If this had been at one of your modem F1 tracks, which obediently do Bernie Ecclestone’s bidding and have Identikit paddocks and artificial layouts consisting of short straights into abrupt constant-radius corners, it could never have happened. At the Hungaroring, at Barcelona, at the dreadful (but oh-so-smartly-equipped) Magny-Cours, Raikkonen would probably have been able to sit in front of Rubens until the chequered flag, with Montoya making up a three-car queue. Which is what we’ve become used to putting up with on Sunday afternoons. Instead, at Silverstone we had a real motor race as we probably would have done at those two old racetracks, Spa and Interlagos.
But the Brazilian circuit, which admittedly has the worst facilities by far of any venue in the F1 season, is now under threat, and Spa has already fallen victim of politics and is lost to us this year, although it now seems it will return in 2004. And now the British Grand Prix is threatened, too.
Ecclestone, a lifetime dealer, has never tried to hide his dislike of the blazered, old school tie image of the British Racing Drivers Club, which owns Silverstone. The BRDC leases the track to Brands Hatch Circuits Ltd, which has a contract to run the grand prix but no circuit capable of accommodating it: but now BHCL, which belongs to Interpublic, is up for sale after a disastrous financial performance. Meanwhile, the main criticism of Silverstone, the traffic routing in and out of the circuit, has been met. Never as bad as Interlagos or Suzuka, it is now first-class, and the A43 has been totally modernised so that it is possible to drive from the hire-car pick-up point at Heathrow to the paddock entrance without encountering any single-carriageway roads.

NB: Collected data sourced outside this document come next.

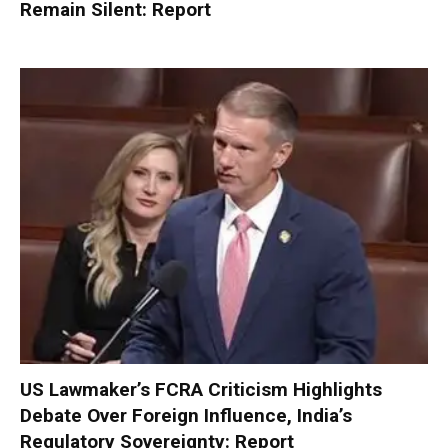
Remain Silent: Report
US Lawmaker’s FCRA Criticism Highlights
Debate Over Foreign Influence, India’s
Regulatory Sovereignty: Report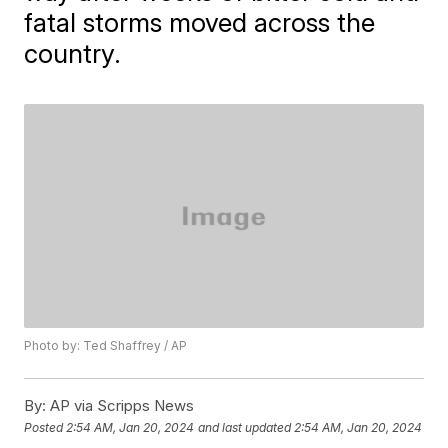
fatal storms moved across the
country.
Photo by: Ted Shaffrey / AP
By:
AP via Scripps News
Posted
2:54 AM, Jan 20, 2024
and last updated
2:54 AM, Jan 20, 2024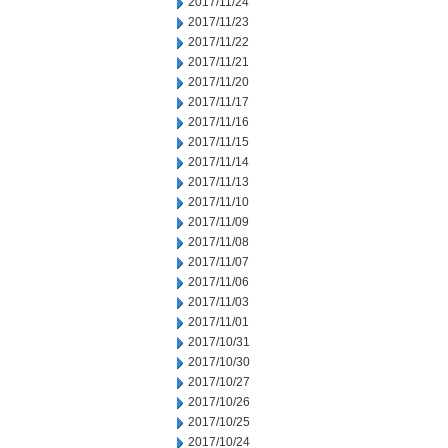
2017/11/24
2017/11/23
2017/11/22
2017/11/21
2017/11/20
2017/11/17
2017/11/16
2017/11/15
2017/11/14
2017/11/13
2017/11/10
2017/11/09
2017/11/08
2017/11/07
2017/11/06
2017/11/03
2017/11/01
2017/10/31
2017/10/30
2017/10/27
2017/10/26
2017/10/25
2017/10/24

But Bernie wants Silverstone to build a new F1 pits and paddock, and the arguments rage on about where the money should come from. Crucial in this debate is the East Midlands Development Agency, which will decide how much Government money should be sunk into the project. Unfortunately, the politicians’ perception of F1 being awash with money doesn’t help here.

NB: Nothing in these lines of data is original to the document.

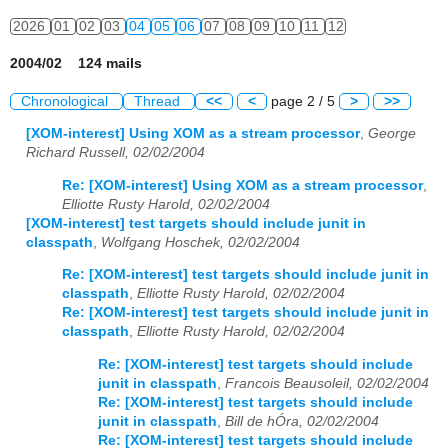
2026
01
02
03
04
05
06
07
08
09
10
11
12
2004/02 124 mails
Chronological
Thread
<<
<
page 2 / 5
>
>>
[XOM-interest] Using XOM as a stream processor
,
George
Richard Russell, 02/02/2004
Re: [XOM-interest] Using XOM as a stream processor
,
Elliotte Rusty Harold, 02/02/2004
[XOM-interest] test targets should include junit in
classpath
,
Wolfgang Hoschek, 02/02/2004
Re: [XOM-interest] test targets should include junit in
classpath
,
Elliotte Rusty Harold, 02/02/2004
Re: [XOM-interest] test targets should include junit in
classpath
,
Elliotte Rusty Harold, 02/02/2004
Re: [XOM-interest] test targets should include
junit in classpath
,
Francois Beausoleil, 02/02/2004
Re: [XOM-interest] test targets should include
junit in classpath
,
Bill de hÓra, 02/02/2004
Re: [XOM-interest] test targets should include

But while Bernie sticks out for his new pits, he should appreciate that Silverstone can give him what he wants most of all – great racing to boost his TV ratings. He seems happy for races to run at the Hungarorings and Barcelonas, but Silverstone can offer him far more: a place not just with heritage and history, but one which can still run exciting F1 races to the 2003 rules. That’s an asset that he should be fighting to keep.